Supplied data START

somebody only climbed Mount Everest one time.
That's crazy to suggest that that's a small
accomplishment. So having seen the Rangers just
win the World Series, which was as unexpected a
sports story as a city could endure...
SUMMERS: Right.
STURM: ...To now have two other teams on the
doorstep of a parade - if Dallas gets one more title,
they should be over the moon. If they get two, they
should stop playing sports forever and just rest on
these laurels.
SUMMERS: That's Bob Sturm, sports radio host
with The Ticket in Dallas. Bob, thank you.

Supplied data END

*Task statement:* Set down the preceding data verbatim. Every line belongs in the copy.

*Answer area:*
somebody only climbed Mount Everest one time.
That's crazy to suggest that that's a small
accomplishment. So having seen the Rangers just
win the World Series, which was as unexpected a
sports story as a city could endure...
SUMMERS: Right.
STURM: ...To now have two other teams on the
doorstep of a parade - if Dallas gets one more title,
they should be over the moon. If they get two, they
should stop playing sports forever and just rest on
these laurels.
SUMMERS: That's Bob Sturm, sports radio host
with The Ticket in Dallas. Bob, thank you.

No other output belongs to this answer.